I have an app that customers download from the web. This downloaded app was working fine until 10.11.3, my users started seeing an error started with 10.11.4. I havent changed the signing process (or the bundle) between 10.11.3 and 10.11.4. The error that users see is : "MyApp" can't be opened because the identity of the developer cant be confimed.

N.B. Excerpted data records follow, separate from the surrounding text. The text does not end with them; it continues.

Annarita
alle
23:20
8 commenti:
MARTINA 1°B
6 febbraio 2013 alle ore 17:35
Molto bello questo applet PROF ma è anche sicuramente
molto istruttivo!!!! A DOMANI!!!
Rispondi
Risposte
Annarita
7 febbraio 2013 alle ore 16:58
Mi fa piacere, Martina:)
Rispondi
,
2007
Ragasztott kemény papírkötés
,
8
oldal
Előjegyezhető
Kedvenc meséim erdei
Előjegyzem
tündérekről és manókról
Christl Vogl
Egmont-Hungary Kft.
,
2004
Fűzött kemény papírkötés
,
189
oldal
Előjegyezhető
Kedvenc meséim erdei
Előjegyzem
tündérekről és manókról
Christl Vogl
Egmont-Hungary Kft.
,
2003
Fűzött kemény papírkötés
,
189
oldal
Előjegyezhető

After a bit of reading about this on Apple developer forums a bit more here are the results:
codesign results are successful
codesign --verbose=4 --deep --strict MyApp.app/
InstallForMacOSX.app/: valid on disk
InstallForMacOSX.app/: satisfies its Designated Requirement
More details on codesign:
codesign -dvvv MyApp.app
Format=bundle with generic
CodeDirectory v=20200 size=240 flags=0x0(none) hashes=1+4 location=embedded
Signature size=8926
Authority=Apple Root CA
Timestamp=Apr 13, 2016, 1:00:14 PM
Info.plist entries=2
Sealed Resources version=2 rules=12 files=1
Internal requirements count=2 size=224
spctl returns an error:This is the same error described in other threads.

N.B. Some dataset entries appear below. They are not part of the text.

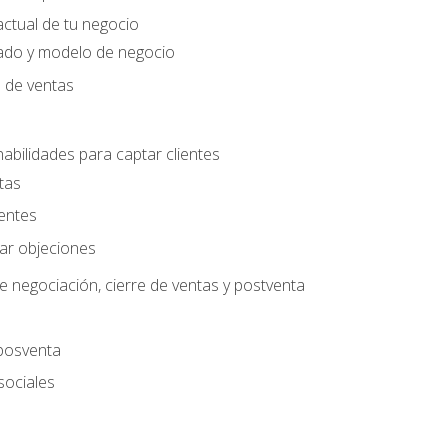
actual de tu negocio
ado y modelo de negocio
n de ventas
habilidades para captar clientes
tas
ientes
jar objeciones
e negociación, cierre de ventas y postventa
 posventa
sociales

spctl --raw -a -t exec -vv MyApp.app
InstallForMacOSX.app: rejected
<?xml version="1.0" encoding="UTF-8"?>
<!DOCTYPE plist PUBLIC "-//Apple//DTD PLIST 1.0//EN" "http://www.apple.com/DTDs/PropertyList-1.0.dtd">
<plist version="1.0">
<dict>
<key>assessment:authority</key>
<dict>
<key>assessment:authority:source</key>
<string>obsolete resource envelope</string>
<key>assessment:authority:weak</key>
<true/>
</dict>
<key>assessment:cserror</key>
<integer>-67002</integer>
<key>assessment:originator</key>
<string>Developer ID Application: My Company (390794875)</string>
<key>assessment:remote</key>
<true/>
<key>assessment:verdict</key>
<false/>
</dict>
</plist>
origin=Developer ID Application: My Company (390794875)
My questions are:
- Why do I see different results with spctl and codesign ?
- I checked and our bundle has not been changed since 10.9. Then why is this signed app failing only on 10.11.4 ? (I tried signing the app on 10.11.4, that didnt work either)

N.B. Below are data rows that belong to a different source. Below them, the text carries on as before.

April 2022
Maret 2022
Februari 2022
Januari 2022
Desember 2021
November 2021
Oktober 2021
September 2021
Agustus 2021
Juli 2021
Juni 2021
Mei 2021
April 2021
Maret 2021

- After reading in detail throught https://developer.apple.com/library/mac/technotes/tn2206/_index.html#//apple_ref/doc/uid/DTS40007919-CH1-TNTAG300
Here is what I am not sure how to do: "If you're told that only apps from the Mac App Store or registered developers can be installed, your app isn't Developer ID-signed. Use the Xcode Organizer to export a Developer ID-signed copy of your app and repeat the test."
- I have a unique workflow where I dont actually use a Xcode to sign the app, I have a script that signs that app right before it is shipped to the customers. I am not sure how to do this outside Xcode.